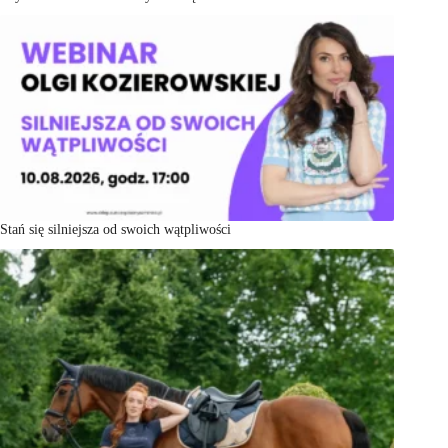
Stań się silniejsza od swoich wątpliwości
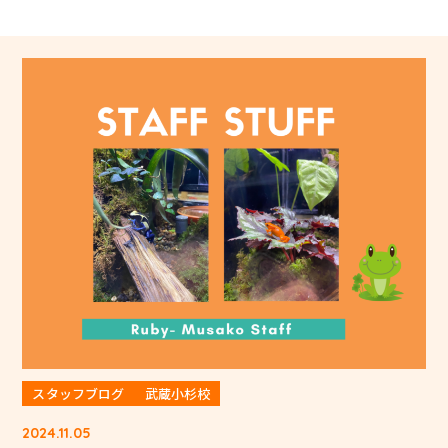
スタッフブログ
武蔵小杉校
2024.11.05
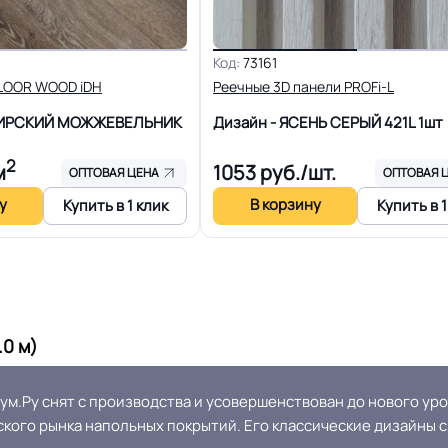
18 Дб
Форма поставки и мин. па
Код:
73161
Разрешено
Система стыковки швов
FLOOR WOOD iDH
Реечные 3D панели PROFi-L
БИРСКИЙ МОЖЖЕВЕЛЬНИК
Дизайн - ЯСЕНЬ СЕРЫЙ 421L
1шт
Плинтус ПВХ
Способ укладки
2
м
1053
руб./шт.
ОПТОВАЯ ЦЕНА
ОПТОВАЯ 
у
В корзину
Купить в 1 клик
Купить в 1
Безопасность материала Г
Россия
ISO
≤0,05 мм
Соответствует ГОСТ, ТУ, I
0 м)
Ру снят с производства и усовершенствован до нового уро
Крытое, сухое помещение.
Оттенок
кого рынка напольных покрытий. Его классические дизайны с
---
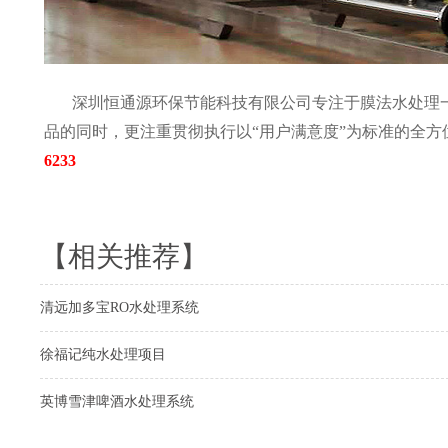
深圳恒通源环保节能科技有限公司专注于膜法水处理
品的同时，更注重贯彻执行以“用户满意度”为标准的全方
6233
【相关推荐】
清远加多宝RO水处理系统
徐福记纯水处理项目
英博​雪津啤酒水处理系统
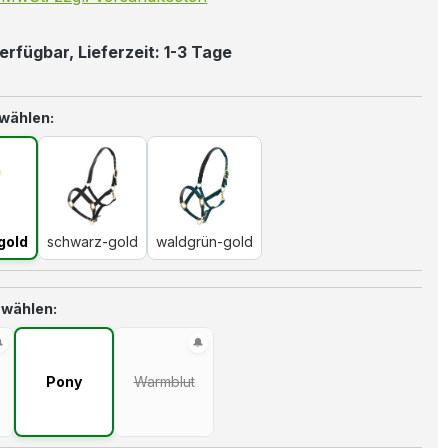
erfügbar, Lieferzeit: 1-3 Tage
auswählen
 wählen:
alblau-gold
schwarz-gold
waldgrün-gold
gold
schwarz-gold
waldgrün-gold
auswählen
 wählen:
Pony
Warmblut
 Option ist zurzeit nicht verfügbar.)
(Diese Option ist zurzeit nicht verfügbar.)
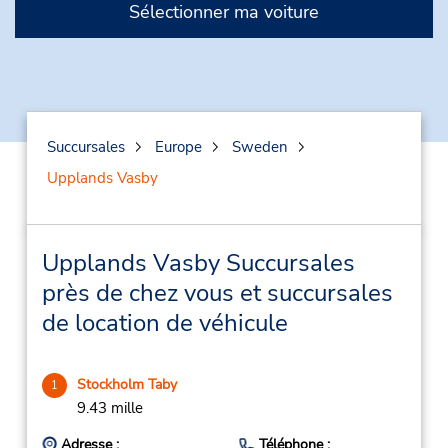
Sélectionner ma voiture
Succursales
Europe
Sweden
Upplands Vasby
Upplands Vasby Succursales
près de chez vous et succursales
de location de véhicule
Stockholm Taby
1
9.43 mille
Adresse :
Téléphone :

__WORK ITEM__: Look through the lines above for "nicht". Say how many have it, and give no other words.

__COMPLETED TASK__: 2